Searching for Justice in the Stygian Swamp
Marty Strange, Policy Director, Rural School and Community Trust
“No, not us,” said the Nebraska Supreme Court when asked by rural students, parents, and school districts if Nebraska’s miserly school funding system does enough to educate her youth.
The Nebraska Constitution requires “free instruction in the common schools” of the state. The plaintiffs wanted to know if those words have any meaning in a court of law, or are they just so much constitutional blather?
The Court said the meaning of those words is a “political question” for the legislature and the governor, not the courts, to decide. The court found for blather.
Political question? Don’t kid yourself. Courts decide the questions they want to decide.

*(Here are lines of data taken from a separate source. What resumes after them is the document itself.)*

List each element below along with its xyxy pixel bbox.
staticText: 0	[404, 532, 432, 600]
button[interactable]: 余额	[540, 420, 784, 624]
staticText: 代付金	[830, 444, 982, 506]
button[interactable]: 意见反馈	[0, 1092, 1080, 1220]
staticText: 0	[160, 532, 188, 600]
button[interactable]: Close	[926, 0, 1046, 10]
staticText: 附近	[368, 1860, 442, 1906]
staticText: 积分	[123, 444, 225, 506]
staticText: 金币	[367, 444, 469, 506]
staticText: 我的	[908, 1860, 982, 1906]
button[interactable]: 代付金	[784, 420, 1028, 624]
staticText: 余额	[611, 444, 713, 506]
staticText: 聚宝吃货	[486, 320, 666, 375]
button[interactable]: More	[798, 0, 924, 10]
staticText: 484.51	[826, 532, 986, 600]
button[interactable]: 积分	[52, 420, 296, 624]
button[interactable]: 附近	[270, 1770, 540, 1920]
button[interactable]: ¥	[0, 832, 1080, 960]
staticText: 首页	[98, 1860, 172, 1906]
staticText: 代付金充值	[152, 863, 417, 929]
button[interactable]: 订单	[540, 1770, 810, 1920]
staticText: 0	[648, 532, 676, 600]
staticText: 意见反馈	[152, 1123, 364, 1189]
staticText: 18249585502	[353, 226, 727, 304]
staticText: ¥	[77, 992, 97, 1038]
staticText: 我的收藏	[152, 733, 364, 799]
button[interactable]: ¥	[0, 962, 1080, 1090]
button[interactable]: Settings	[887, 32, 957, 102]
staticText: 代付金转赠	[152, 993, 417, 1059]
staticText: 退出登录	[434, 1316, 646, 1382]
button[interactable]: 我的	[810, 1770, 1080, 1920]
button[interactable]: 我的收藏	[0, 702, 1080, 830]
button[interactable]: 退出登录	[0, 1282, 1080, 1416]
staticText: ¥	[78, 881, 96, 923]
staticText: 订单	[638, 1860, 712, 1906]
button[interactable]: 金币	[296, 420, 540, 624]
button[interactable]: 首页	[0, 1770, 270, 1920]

The ones they don’t want to decide they label “political.”
While it is true that courts should not legislate, it is also true that words have meaning, and it is the Court’s duty to interpret their meaning, especially when those words are part of the Constitution.
But according to the Nebraska Supreme Court, the words “free instruction in the common schools of this state” can mean a coloring book, a crayon, and a tree stump for a desk if the politicians say so.
Then the judges suggested the plaintiffs were merely angry and sullen sinners who could go to hell for daring to ask these Wizards of Oz to come out from behind their curtain and perform their public duty to interpret the Nebraska Constitution.
Mind you, the Supreme Courts in over a dozen states have had no trouble ruling that their state’s school funding system is inadequate without ducking behind the “political question” curtain for cover.